What Is Playful Inquiry?

Inquiry is the science, art and spirit of imagination. We naturally associate Inquiry with the logical mind’s intent to satisfy curiosity, solve problems, and explore ideas. Inquiry helps us connect our prior understanding to new experiences, modify and accommodate our previously held beliefs and conceptual models, and construct new knowledge.

Antonyms found in the dictionary: Answer, reply


Playful describes a state of surrender. It involves being open, letting go, and embracing unexpected direction or results. Being playful has positive effects on the body and the brain. Problem solving ability increases after a person has spent some time laughing. This works because laughter turns off the posterior hypothalamus and allows the cerebral cortex to focus on a given task.

Antonyms found in the dictionary: Earnest, serious-minded, sober, humorless, serious, working


Inquiring > Answers

A lovely video produced by TED's curator Chris Anderson. Like "which came first, the chicken or the egg?" this video points out the important co-dependent relationship betweem questions and answers. Are we in pursuit of knowledge? Or are we in pursuit of questions? Or both? What we choose to pursue plays a large role in who we become.


Contemplative Inquiry

Leave it to the Levey's to bring our attention to Contemplative Inquiry with today's thought for the day email.  Reprinted here because it has such relevance for our Playful Inquiry:

Abstract: Contemplative Inquiry as a Research Method

"Contemplation as a method of inquiry can be a path of knowledge that has many applications in science, humanities, and the arts. Contemplative Inquiry is not opposed to conventional methods, but rather transforms and extends them. The same values of clarity and integrity and infuse contemplative explorations as have supported scientific and critical investigations.
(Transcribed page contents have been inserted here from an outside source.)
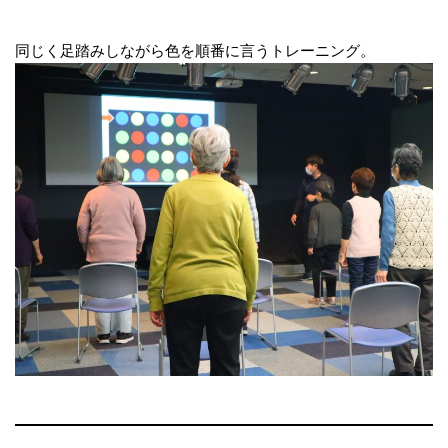
同じく足踏みしながら色を順番に言うトレーニング。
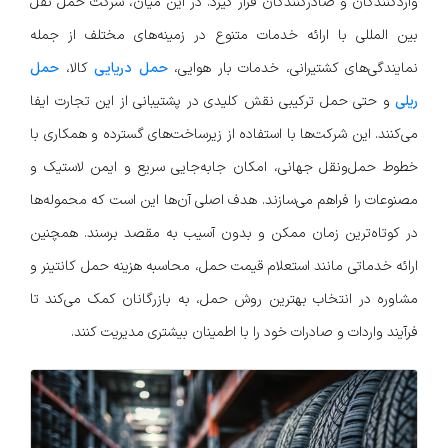
واردکنندگان و صادرکنندگان قرار گیرد. در این میان، شرکت حمل نقل
بین المللی با ارائه خدمات متنوع در زمینه‌های مختلف از جمله
نمایندگی‌های کشتیرانی، خدمات بار هوایی،
حمل دریایی
کالا،
حمل
ریلی
و حتی حمل ترکیبی نقش کلیدی در پشتیبانی از این تجارت ایفا
می‌کنند. این شرکت‌ها با استفاده از زیرساخت‌های گسترده و همکاری با
خطوط حمل‌ونقل جهانی، امکان جابه‌جایی سریع و ایمن لاستیک و
مصنوعات را فراهم می‌سازند. هدف اصلی آن‌ها این است که محموله‌ها
در کوتاه‌ترین زمان ممکن و بدون آسیب به مقصد برسند. همچنین
ارائه خدماتی مانند استعلام قیمت حمل، محاسبه هزینه حمل کانتینر و
مشاوره در انتخاب بهترین روش حمل، به بازرگانان کمک می‌کند تا
فرآیند واردات و صادرات خود را با اطمینان بیشتری مدیریت کنند.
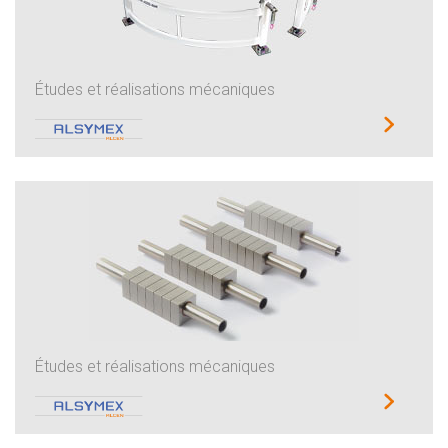
Études et réalisations mécaniques
Études et réalisations mécaniques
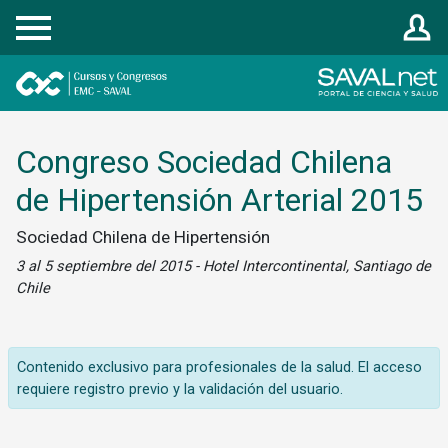
Registrarse
Congreso Sociedad Chilena
de Hipertensión Arterial 2015
Sociedad Chilena de Hipertensión
3 al 5 septiembre del 2015 - Hotel Intercontinental, Santiago de
Chile
Contenido exclusivo para profesionales de la salud. El acceso
requiere registro previo y la validación del usuario.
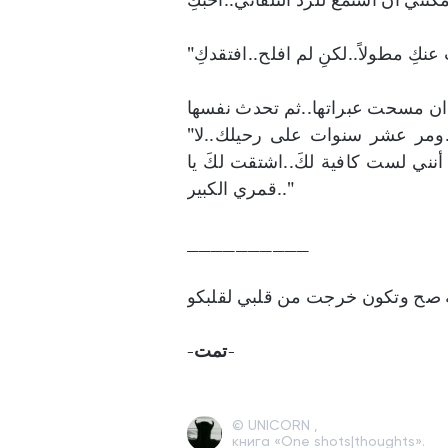
"اليوم قد مر عشر سنوات ويومان على رسالتك الأخيرة..ومر عشر سنوات على رحيلك..لا
 أنني لست كافية لكَ..اشتقت لكَ يا
قمري الكبير.."
__________
-
تمت
-
© UNICORN ,
книга «One shots|thoughts».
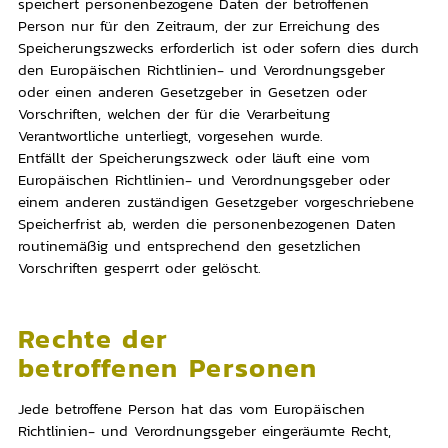
speichert personenbezogene Daten der betroffenen
Person nur für den Zeitraum, der zur Erreichung des
Speicherungszwecks erforderlich ist oder sofern dies durch
den Europäischen Richtlinien- und Verordnungsgeber
oder einen anderen Gesetzgeber in Gesetzen oder
Vorschriften, welchen der für die Verarbeitung
Verantwortliche unterliegt, vorgesehen wurde.
Entfällt der Speicherungszweck oder läuft eine vom
Europäischen Richtlinien- und Verordnungsgeber oder
einem anderen zuständigen Gesetzgeber vorgeschriebene
Speicherfrist ab, werden die personenbezogenen Daten
routinemäßig und entsprechend den gesetzlichen
Vorschriften gesperrt oder gelöscht.
Rechte der
betroffenen Personen
Jede betroffene Person hat das vom Europäischen
Richtlinien- und Verordnungsgeber eingeräumte Recht,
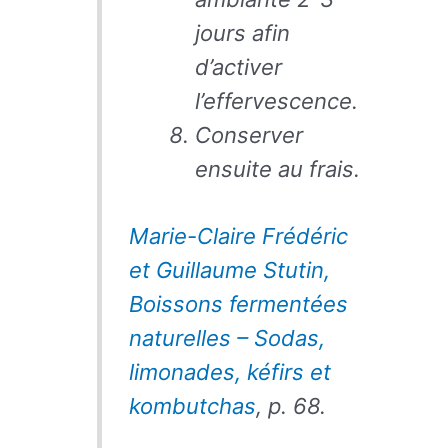
jours afin
d’activer
l’effervescence.
Conserver
ensuite au frais.
Marie-Claire Frédéric
et Guillaume Stutin
,
Boissons fermentées
naturelles – Sodas,
limonades, kéfirs et
kombutchas
, p. 68.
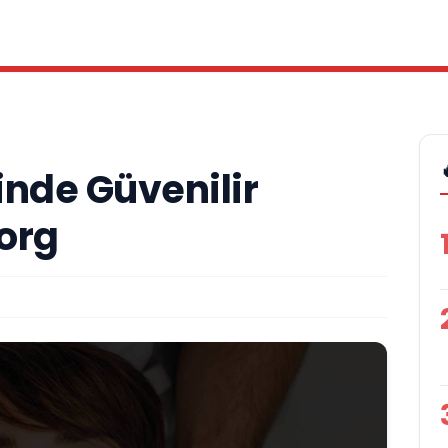
rinde Güvenilir
.org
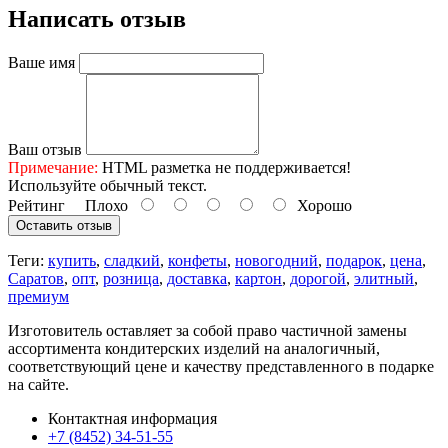
Написать отзыв
Ваше имя
Ваш отзыв
Примечание:
HTML разметка не поддерживается!
Используйте обычный текст.
Рейтинг
Плохо
Хорошо
Оставить отзыв
Теги:
купить
,
сладкий
,
конфеты
,
новогодний
,
подарок
,
цена
,
Саратов
,
опт
,
розница
,
доставка
,
картон
,
дорогой
,
элитный
,
премиум
Изготовитель оставляет за собой право частичной замены
ассортимента кондитерских изделий на аналогичный,
соответствующий цене и качеству представленного в подарке
на сайте.
Контактная информация
+7 (8452) 34-51-55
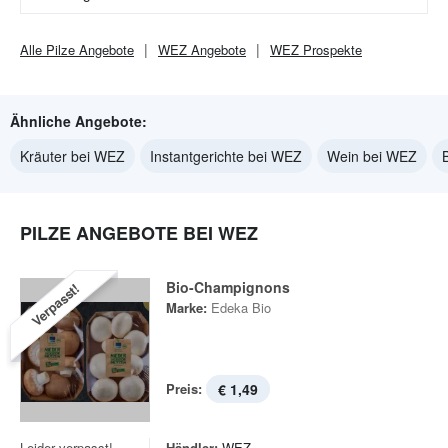
Alle
Pilze
Angebote
WEZ
Angebote
WEZ
Prospekte
Ähnliche Angebote:
Kräuter bei WEZ
Instantgerichte bei WEZ
Wein bei WEZ
PILZE ANGEBOTE BEI WEZ
Bio-Champignons
Verpasst!
Marke:
Edeka Bio
Preis:
€ 1,49
Leider verpasst!
Händler:
WEZ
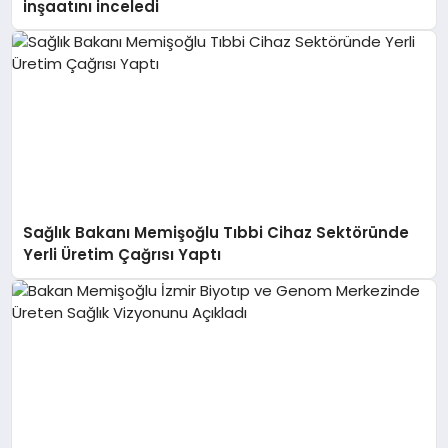
inşaatını inceledi
Sağlık Bakanı Memişoğlu Tıbbi Cihaz Sektöründe
Yerli Üretim Çağrısı Yaptı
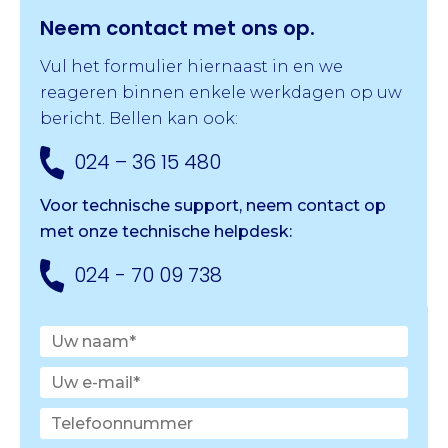
Neem contact met ons op.
Vul het formulier hiernaast in en we
reageren binnen enkele werkdagen op uw
bericht. Bellen kan ook:
024 – 36 15 480
Voor technische support, neem contact op
met onze
technische helpdesk:
024 - 70 09 738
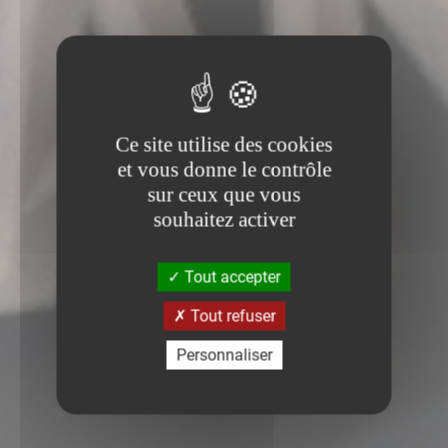
Ce site utilise des cookies
et vous donne le contrôle
sur ceux que vous
souhaitez activer
Tout accepter
Tout refuser
Personnaliser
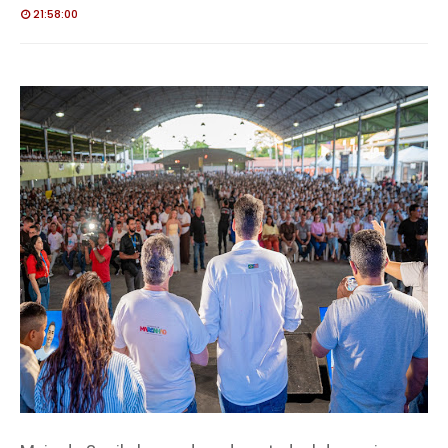
21:58:00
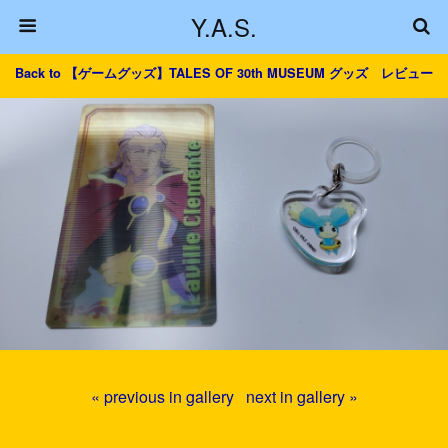
Y.A.S.
Back to 【ゲームグッズ】TALES OF 30th MUSEUM グッズ レビュー
« previous in gallery
next in gallery »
In addition to contemplative practices used in educational settings to strengthen attention and emotional balance, capacities can also be developed that support the discovery process. As Goethe has written, "Every object, well contemplated, opens a new organ in us." Engagement with works of art and natural phenomena is not only deepened through contemplation, but subtle cognitive changes take place within practitioners that support fuller understanding. Contemplative exercises can assist in the creative process and the generation of insight."
-       Arhur Zajonc, Mind and Life Institute and Dept. of Physics, Amherst College

See International Symposia for Contemplative Studies - streaming through Sunday at: http://events.powerstream.net/008/00189/2012_ISCS/  

"The reason why we emphasize mental training is the realization that although outer conditions are important contributive factors to our well-being or suffering, in the end the mind can override that. You can retain inner strength and well-being in very difficult situations, and you can be totally a wreck where apparently everything seems perfect. Knowing that, what are the inner conditions for well-being and suffering? That's what mental training is about, trying to find antidotes to suffering and to afflictive mental states - antidotes that let you deal with the arising of hatred, for example, to dissolve it before it triggers a chain reaction.  Mental training is gradually going to change the baseline. It is the most fascinating endeavor we can conceive.  Mind training is the process of becoming a better human being for your own sake and for the sake of others."
- Matthieu Ricard, monk, scholar, researchers,
and scientist who has been very involved with Mind Science research


The Importance of Belonging

We (Lyn and Lori) met at the In2:InThinking Network Forums.  We strongly encourage exploring all of the places where you might experience belonging. 

Feel Into It

The practice of mindfulness is expertly taught by Michelle and Joel Levey, and we recommend them for a deeper exploration in those areas.  We incorporate mindfulness and meditative practices in Playful Inquiry.  Below, we have incorporated a slightly altered piece by Viola Spolin into one of Lori's photographs from Lori and Lyn's trip to Brazil.

The Importance of Activity and Movement

When we facilitate a group, we mix it up. John Medina's brain rules at the bottom of our site here, reminds us that we don't like to sit around for long periods of time; we get bored because our brain is craving involvement. Part of re-integrating that knowing is modeling and practicing it together with Playful Inquiry.

One of our activities is Whoosh - Bang - Pow, which we found nicely described in a YouTube video:

By keeping movement woven throughout the day, our body's circulation is stimulated, which increases our opportunities for insights, retention, and integration. Movement is one of the things that improves our creativity and allows us to maximize our intellect. Playful Inquiry is simply the active practice of several principle ways to improve brain power, combined with articulating situations in the form of a question.